Abstracts of the Chinese Posts at BlawgDog from Dec 3 to Dec 13
Seven Chinese posts have been posted to the Blawgdog from December 3rd to December 13th, 2009. Here are the brief one-sentence abstracts for the English readers’ reference:
- A broadcast station = A Karaoke Shop?
This essay roughly compared the standard of remuneration of using music recordings in the broadcast and TV programs (promulgated by the State Council, and will be enforced since 1 Jan 2010) and the standard of royalty to the Karaoke shops (provided by the state administration of copyright). It seems the former is very low. And it seems the state owned enterprises (all broadcast and TV Stations) always get more institutional benifits than the private enterprises (most Karaoke Shops are of private) in the entertaimet industry. - Fighting Google Unarmed?
This article has been translated into English, click here. - Answer Shizhao: why searching Books will infringe the copyright but searching webpages will not?
Shizhao is the top cordinator of the Wikipedia Chinese. He asked the question at BlawgDog. As for “why searching books will infringe the copyright”, some of the answers are translated into English at here. As for the webpage searching, I pointed out that actually even (1) searching the webpages; (2) providing the cached pages may infringe the copyright under Chinese copyright law. - It Is Contrary to the Right Way of the Internet: On Article 36 of the drafting China’s Tort Law
China is drafting a Bill of Tort Law. In its exposure draft, Art. 36 burdens the ISPs joint liability to all kinds of torts (with a safe harbour of notice -nd-take-down). I strongly opposed this provision in this short comment. - The Function of the Domain Name Registration Informations: Protect Private Rights but not Aid Social Control.

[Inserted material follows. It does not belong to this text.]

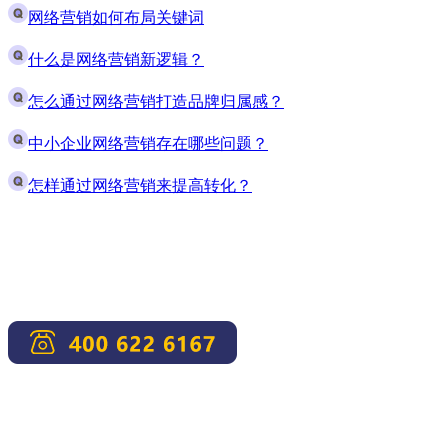
网络营销如何布局关键词
什么是网络营销新逻辑？
怎么通过网络营销打造品牌归属感？
中小企业网络营销存在哪些问题？
怎样通过网络营销来提高转化？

The information provided by the registrants for domain name registration are originally functioned as a facilitation of protecting either the rights in trademark or the right of the domain name holders. However, some Chinese administration made the mistake and thought they can be used to aid the social control. - Academic Paper: The Review and Reflection of the History of China’s Regulations on Domain Names.
My 2005 paper and had never been published at Blawgdog. I republish it because the new round of Internet controlling compaign in China is focusing on the domain names. Some of my arguments in the paper are still useful for the current situation. - Ploughing the way to the Civil Society: the Qualification of Registrating .CN
China actually had never permit the individuals registering .cn domain names. But the customary law and even the dispute resolution had admitted the right of individual .cn holders. Now the customary law encountered the state law when the government swipe the Internet recently in the name of anti-pornography.